WHAT TO PRODUCE
A faithful copy of every record is needed here. Images must not appear in it.

%%

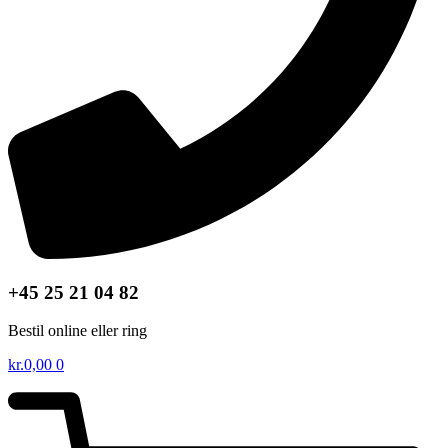
+45 25 21 04 82
Bestil online eller ring
kr.
0,00
0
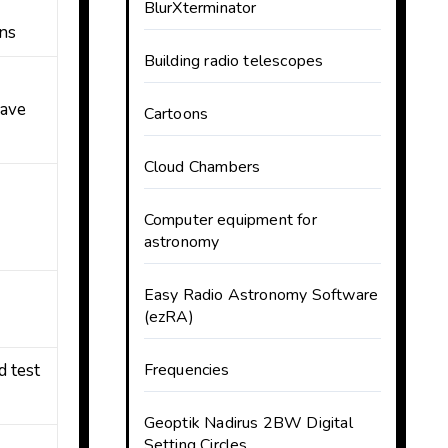
BlurXterminator
ns
Building radio telescopes
ave
Cartoons
Cloud Chambers
Computer equipment for
astronomy
,
Easy Radio Astronomy Software
(ezRA)
d test
Frequencies
Geoptik Nadirus 2BW Digital
Setting Circles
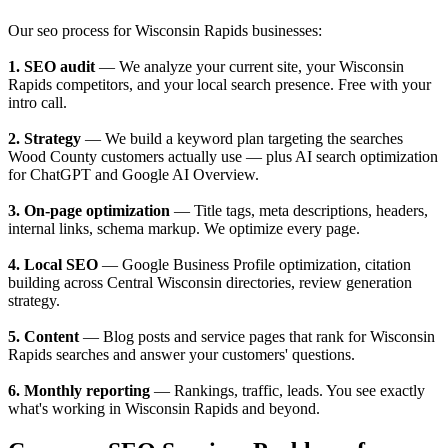
Our seo process for Wisconsin Rapids businesses:
1. SEO audit
— We analyze your current site, your Wisconsin
Rapids competitors, and your local search presence. Free with your
intro call.
2. Strategy
— We build a keyword plan targeting the searches
Wood County customers actually use — plus AI search optimization
for ChatGPT and Google AI Overview.
3. On-page optimization
— Title tags, meta descriptions, headers,
internal links, schema markup. We optimize every page.
4. Local SEO
— Google Business Profile optimization, citation
building across Central Wisconsin directories, review generation
strategy.
5. Content
— Blog posts and service pages that rank for Wisconsin
Rapids searches and answer your customers' questions.
6. Monthly reporting
— Rankings, traffic, leads. You see exactly
what's working in Wisconsin Rapids and beyond.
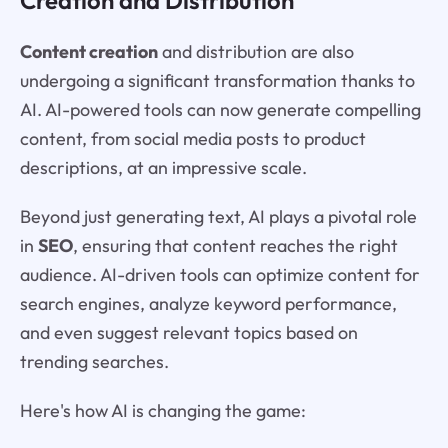
Content creation
and distribution are also
undergoing a significant transformation thanks to
AI. AI-powered tools can now generate compelling
content, from social media posts to product
descriptions, at an impressive scale.
Beyond just generating text, AI plays a pivotal role
in
SEO
, ensuring that content reaches the right
audience. AI-driven tools can optimize content for
search engines, analyze keyword performance,
and even suggest relevant topics based on
trending searches.
Here's how AI is changing the game:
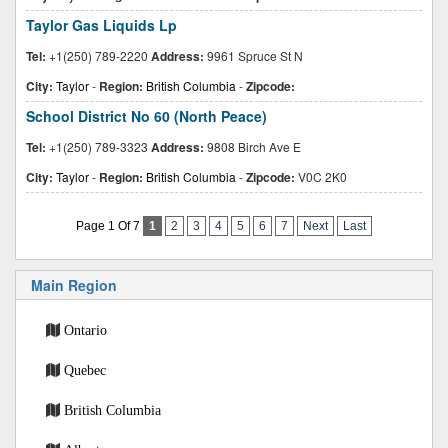
Taylor Gas Liquids Lp
Tel:
+1(250) 789-2220
Address:
9961 Spruce St N
City:
Taylor
-
Region:
British Columbia
-
Zipcode:
School District No 60 (North Peace)
Tel:
+1(250) 789-3323
Address:
9808 Birch Ave E
City:
Taylor
-
Region:
British Columbia
-
Zipcode:
V0C 2K0
Page 1 Of 7
1
2
3
4
5
6
7
Next
Last
Main Region
Ontario
Quebec
British Columbia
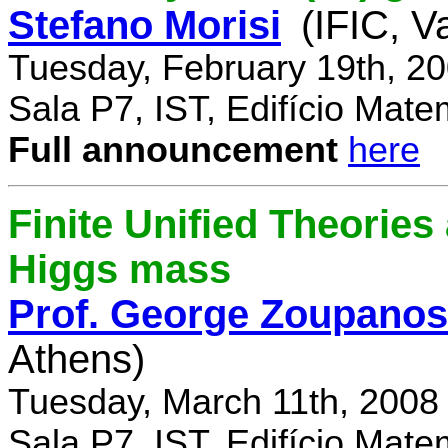
Stefano Morisi
(IFIC, V
Tuesday, February 19th, 2
Sala P7, IST, Edifício Mate
Full announcement
here
Finite Unified Theories 
Higgs mass
Prof. George Zoupanos
Athens)
Tuesday, March 11th, 2008
Sala P7, IST, Edifício Mate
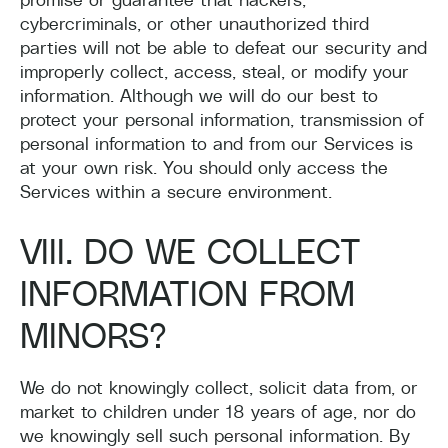
cybercriminals, or other unauthorized third
parties will not be able to defeat our security and
improperly collect, access, steal, or modify your
information. Although we will do our best to
protect your personal information, transmission of
personal information to and from our Services is
at your own risk. You should only access the
Services within a secure environment.
VIII. DO WE COLLECT
INFORMATION FROM
MINORS?
We
do not knowingly collect, solicit data from, or
market to children under 18 years of age, nor do
we knowingly sell such personal information. By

%%

TASK ANSWER
+45 25 21 04 82
Bestil online eller ring
kr.
0,00
0
BlurXterminator
ns
Building radio telescopes
ave
Cartoons
Cloud Chambers
Computer equipment for
astronomy
,
Easy Radio Astronomy Software
(ezRA)
d test
Frequencies
Geoptik Nadirus 2BW Digital
Setting Circles
Our seo process for Wisconsin Rapids businesses:
1. SEO audit
— We analyze your current site, your Wisconsin
Rapids competitors, and your local search presence. Free with your
intro call.
2. Strategy
— We build a keyword plan targeting the searches
Wood County customers actually use — plus AI search optimization
for ChatGPT and Google AI Overview.
3. On-page optimization
— Title tags, meta descriptions, headers,
internal links, schema markup. We optimize every page.
4. Local SEO
— Google Business Profile optimization, citation
building across Central Wisconsin directories, review generation
strategy.
5. Content
— Blog posts and service pages that rank for Wisconsin
Rapids searches and answer your customers' questions.
6. Monthly reporting
— Rankings, traffic, leads. You see exactly
what's working in Wisconsin Rapids and beyond.
Content creation
and distribution are also
undergoing a significant transformation thanks to
AI. AI-powered tools can now generate compelling
content, from social media posts to product
descriptions, at an impressive scale.
Beyond just generating text, AI plays a pivotal role
in
SEO
, ensuring that content reaches the right
audience. AI-driven tools can optimize content for
search engines, analyze keyword performance,
and even suggest relevant topics based on
trending searches.
Here's how AI is changing the game:
Taylor Gas Liquids Lp
Tel:
+1(250) 789-2220
Address:
9961 Spruce St N
City:
Taylor
-
Region:
British Columbia
-
Zipcode:
School District No 60 (North Peace)
Tel:
+1(250) 789-3323
Address:
9808 Birch Ave E
City:
Taylor
-
Region:
British Columbia
-
Zipcode:
V0C 2K0
Page 1 Of 7
1
2
3
4
5
6
7
Next
Last
Main Region
Ontario
Quebec
British Columbia
Stefano Morisi
(IFIC, V
Tuesday, February 19th, 2
Sala P7, IST, Edifício Mate
Full announcement
here
Finite Unified Theories 
Higgs mass
Prof. George Zoupanos
Athens)
Tuesday, March 11th, 2008
Sala P7, IST, Edifício Mate
cybercriminals, or other unauthorized third
parties will not be able to defeat our security and
improperly collect, access, steal, or modify your
information. Although we will do our best to
protect your personal information, transmission of
personal information to and from our Services is
at your own risk. You should only access the
Services within a secure environment.
VIII. DO WE COLLECT
INFORMATION FROM
MINORS?
We
do not knowingly collect, solicit data from, or
market to children under 18 years of age, nor do
we knowingly sell such personal information. By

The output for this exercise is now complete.